Trama de fantasía y cuento de hadas
El libreto sobre la redacción de Colette no presenta muchas complicaciones. Desde el inicio se muestra al niño, de quien no se menciona el nombre, atenaceado por el aburrimiento y la obligación de trabajar sobre la tarea escolar. Inquieto y nervioso, declara que, en lugar de cuadernos y libros, preferiría pasear y comer golosinas. Cuando aparece su madre para reprochar esa perezosa actitud, el niño se torna más grosero aún y su castigo será permanecer en su habitación hasta la hora de cenar. Una vez solo, el chamaco arma tremendo alboroto, quiebra el péndulo del reloj, rasga las páginas de algunos libros y hace lo mismo con el tapiz que cubre las paredes con ilustraciones de escenas bucólicas. También rompe la tetera y la taza que su madre había depositado en la mesa, punza con su lápiz a una ardilla encerrada en su jaula y procede a jalar al gato de la cola.
Pero, oh sorpresa, las cosas alrededor comienzan a cobrar vida y los primeros en reclamar el maltrato son el sillón y su taburete. Siguen la taza y la tetera, mientras los pastorcillos y sus ovejas dibujados en el tapiz salen a lamentar que su entorno ha sido devastado. Más adelante aparecerá un hada, quien hará comprender al asustado chiquillo que los libros con hojas desgarradas son áridos, de frías y secas lecciones.
Pero eso no es todo. Las paredes de la casa se repliegan y repentinamente el niño se encuentra en medio del bosque, la oscuridad le aterra y, para colmo, un árbol se queja de que con un cuchillo el chamaco le ocasionó una herida por la que brota savia. Después aparecen ranas, polillas, ardillas y libélulas que nutren el desarrollo de esta escena fascinante. Los animales le acusan de crueldad cuando confiesa que atrapó una libélula para atravesarla con un alfiler y clavarla en la pared. “¡El nido, los pequeñitos sin su madre! ¡Ellos necesitan ser alimentados!” es el airado reclamo.

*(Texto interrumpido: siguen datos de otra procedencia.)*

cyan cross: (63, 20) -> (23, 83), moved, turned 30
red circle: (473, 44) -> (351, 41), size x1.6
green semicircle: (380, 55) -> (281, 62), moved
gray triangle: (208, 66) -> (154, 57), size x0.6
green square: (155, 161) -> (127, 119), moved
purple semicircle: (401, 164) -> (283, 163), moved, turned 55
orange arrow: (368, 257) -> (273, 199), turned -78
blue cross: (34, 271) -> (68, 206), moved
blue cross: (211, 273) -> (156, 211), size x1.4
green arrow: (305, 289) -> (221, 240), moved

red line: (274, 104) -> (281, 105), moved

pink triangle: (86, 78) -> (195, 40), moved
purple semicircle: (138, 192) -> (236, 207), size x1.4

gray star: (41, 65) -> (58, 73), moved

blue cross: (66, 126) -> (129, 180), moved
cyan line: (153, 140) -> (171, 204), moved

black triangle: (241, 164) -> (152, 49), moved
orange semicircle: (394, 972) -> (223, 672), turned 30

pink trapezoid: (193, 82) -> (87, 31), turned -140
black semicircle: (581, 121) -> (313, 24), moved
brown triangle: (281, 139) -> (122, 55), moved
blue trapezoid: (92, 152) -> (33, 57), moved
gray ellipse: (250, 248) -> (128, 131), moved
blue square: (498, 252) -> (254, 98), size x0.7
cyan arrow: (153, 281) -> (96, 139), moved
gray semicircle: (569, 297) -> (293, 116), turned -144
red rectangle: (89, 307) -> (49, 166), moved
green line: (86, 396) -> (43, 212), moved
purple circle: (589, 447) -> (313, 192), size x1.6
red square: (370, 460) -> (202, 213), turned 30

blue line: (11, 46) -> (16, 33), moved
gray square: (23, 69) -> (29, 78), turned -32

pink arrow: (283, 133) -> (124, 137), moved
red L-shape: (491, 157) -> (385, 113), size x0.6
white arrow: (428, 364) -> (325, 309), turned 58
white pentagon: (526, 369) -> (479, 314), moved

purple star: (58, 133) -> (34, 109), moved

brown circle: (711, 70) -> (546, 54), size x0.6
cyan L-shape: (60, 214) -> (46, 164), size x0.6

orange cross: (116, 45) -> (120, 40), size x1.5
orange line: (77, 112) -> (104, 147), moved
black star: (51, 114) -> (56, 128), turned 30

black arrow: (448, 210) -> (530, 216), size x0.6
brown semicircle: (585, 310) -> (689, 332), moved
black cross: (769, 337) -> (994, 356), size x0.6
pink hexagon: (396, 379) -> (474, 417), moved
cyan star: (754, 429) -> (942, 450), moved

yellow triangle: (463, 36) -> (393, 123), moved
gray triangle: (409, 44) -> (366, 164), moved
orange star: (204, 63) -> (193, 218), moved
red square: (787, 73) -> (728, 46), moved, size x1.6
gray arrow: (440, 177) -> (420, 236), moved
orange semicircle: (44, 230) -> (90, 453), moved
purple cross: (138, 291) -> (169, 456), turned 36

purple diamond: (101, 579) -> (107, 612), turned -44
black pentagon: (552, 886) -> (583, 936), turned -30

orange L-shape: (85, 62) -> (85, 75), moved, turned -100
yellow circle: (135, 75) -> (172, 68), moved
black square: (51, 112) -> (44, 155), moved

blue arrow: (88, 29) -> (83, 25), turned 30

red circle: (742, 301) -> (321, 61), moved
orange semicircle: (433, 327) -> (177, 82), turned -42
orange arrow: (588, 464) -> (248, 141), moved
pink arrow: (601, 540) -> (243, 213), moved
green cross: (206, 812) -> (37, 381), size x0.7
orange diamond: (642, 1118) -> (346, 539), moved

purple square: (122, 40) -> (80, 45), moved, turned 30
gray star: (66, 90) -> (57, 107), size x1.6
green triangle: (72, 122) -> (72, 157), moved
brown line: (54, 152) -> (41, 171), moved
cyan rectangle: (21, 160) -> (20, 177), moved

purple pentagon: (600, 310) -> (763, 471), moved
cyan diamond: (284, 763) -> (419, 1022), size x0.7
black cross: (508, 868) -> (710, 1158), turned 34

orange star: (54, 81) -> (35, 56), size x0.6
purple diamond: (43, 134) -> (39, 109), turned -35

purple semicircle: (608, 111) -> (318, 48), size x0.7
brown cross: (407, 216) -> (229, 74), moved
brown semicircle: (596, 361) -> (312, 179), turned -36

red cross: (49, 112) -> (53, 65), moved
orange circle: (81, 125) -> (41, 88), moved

Deciden tratar de tomar desquite y en medio de la batahola una ardilla cae lastimada. El jovencito se apresura a vendarle la patita herida y, sin proponérselo, motiva la piedad de los animales. “Después de todo, no es de mal corazón”, razonan, pero las acusaciones han sido tan intensas que el jovencito se desvanece al momento de gritar por auxilio a su madre. Una vez caído, ahora son las bestezuelas quienes se angustian y deciden hacer el supremo esfuerzo de llevarle a “su nido”, de modo que le arrastran a la puerta de la casa mientras repiten a coro el mismo grito. Una vez que lo depositan y por la puerta aparece una figura, el niño habrá de enunciar la palabra que es una poderosa y mágica evocación: “Mamá”.
Mezcla de heterogéneos estilos
Aguzar poderosamente el ingenio es algo que Maurice Ravel tenía por costumbre, de modo que para ésta, su segunda ópera, procedió a la parodia de bailes propios de su época y de tiempos pretéritos, así como a procedimientos colorísticos presentes de autores como Donizetti, Massenet y hasta Monteverdi. La danza de los personajes surgidos del tapiz presenta evocaciones de corte medieval, mientras que el canto de la taza de porcelana rota muestra aires chinescos y el anciano que representa a la Aritmética encabeza un coro centelleante a la manera de los dramas bufos de Rossini.
Todo aquí se conjuga para ofrecer el convincente retrato de una época convulsionada por los conflictos armados, las crisis sociales y devaneos idealistas (¿qué época en la historia de la humanidad no ha sido así?) en que un creador deposita su atención en las formas que le antecedieron para recrear en su propio espacio un añorante ámbito cuajado de tiernas imágenes y fantasías deslumbrantes.
Con ello reitera sobre la melancólica lejanía de nuestra niñez y la añorante idea de que todo tiempo pasado fue mejor.